Tear Down Everything

# Tear down everyting. 
# make down = sm-teardown empty-buckets nuke-ecr destroy
# sm-teardown - tear down all sagemaker services
# empty-buckets - clear all s3 buckets
# nuke-ecr - clear all images inside ecr
# destory - tear down all terraform resources - VPC, Subnets, NAT Gateway, IGW, ECR, S3, etc..
$ make down
>>
  Deleting SageMaker endpoint: condor-xgb
  ...
  Destroy complete! Resources: 42 destroyed.

Run a Local Airflow Render, Test, Debug, & Trigger

# Make sure steps 1-4 from Quick Start are done first!

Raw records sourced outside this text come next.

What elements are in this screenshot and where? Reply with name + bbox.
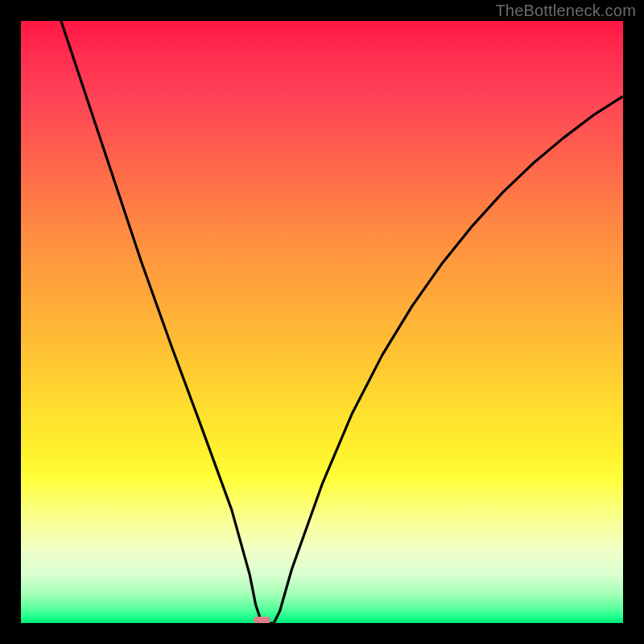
plot-area: [21, 21, 623, 623]
optimal-marker: [254, 617, 270, 623]
bottleneck-curve: [21, 21, 623, 623]
chart-frame: TheBottleneck.com: [0, 0, 644, 644]
curve-layer: [21, 21, 623, 623]
watermark-text: TheBottleneck.com: [495, 2, 636, 20]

## Setup Airflow Docker Env
$ cd airflow
$ docker compose up -d
$ docker compose exec airflow-apiserver env | grep -E 'AWS_|PREFIX|GITHUB_TOKEN'
>> 
  confirms root credentials were set in Airflow

# confirm you've pushed images to ECR (you can skip if you already have)
$ make build-push

# confirm some data is in the bucket
$ make prep-data

# clear out any fake or temp vars that might be hanging in airflow
$ make af-vars-clear

# set airflow variables from terraform generated values 
$ make af-vars-from-tf

# show what was set
$ make af-vars-show

# show a local render of 1 task (train) inside the condor_ml_pipeline DAG
$ make af-render DAG=condor_ml_pipeline TASK=train DS=2025-10-26

# do a local docker test of 1 task (train) inside the condor_ml_pipeline DAG
$ make af-test DAG=condor_ml_pipeline TASK=train DS=2025-10-26

# do a debug session inside AF (can see in UI)
$ make af-shell
python dags/condor_pipeline.py
>>
  DagRun Finished - SageMaker Endpoint Deployed

# trigger the actual DAG (which you can see in the UI)
$ make af-trigger DAG=condor_ml_pipeline

# send a smoke-test to the deployed endpoint
$ make sm-smoke-test

Load Test the Endpoint and get p50 & p95 as CloudWatch Dashboards

# send 100 requests to endpoint
$ make sm-load-test
>>
   --- Summary ---
  Requests: 100 success / 0 errors
  Latency avg=558.1ms p50=70.1ms p95=4196.9ms max=8707.0ms
  NOTE: CloudWatch metrics (ModelLatency) may appear after a short   delay.

Repo Layout

├── Makefile
├── README.md
├── airflow
│   ├── dags
│   │   ├── condor_pipeline.py
│   │   └── test.py
│   ├── docker-compose.yml
│   └── requirements.txt
├── images
├── infra
│   └── terraform
│       ├── envs
│       ├── github_oidc.tf
│       ├── main.tf
│       ├── modules
│       │   ├── ecr
│       │   ├── ecs
│       │   ├── iam
│       │   ├── s3
│       │   └── vpc
│       ├── outputs.tf
│       ├── providers.tf
│       └── variables.tf
├── requirements.txt
├── sagemaker
│   ├── model_registry.py
│   └── pipeline.py
├── services
│   ├── batch
│   │   ├── Dockerfile
│   │   └── score_batch.py
│   ├── features
│   │   ├── Dockerfile
│   │   └── build_features.py
│   ├── inference
│   │   ├── Dockerfile
│   │   ├── app.py
│   │   ├── requirements.txt
│   │   └── serve
│   └── training
│       ├── Dockerfile
│       ├── requirements.txt
│       └── train.py
└── tools
    └── prepare_data.py

Terraform commands

cd infra/terraform
terraform init

# re-format then init
terraform fmt -recursive
terraform init

# view terraform plan
terraform plan -var="prefix=condor" -var="region=us-west-2"

# apply terraform plan
terraform apply -auto-approve -var="prefix=condor" -var="region=us-west-2"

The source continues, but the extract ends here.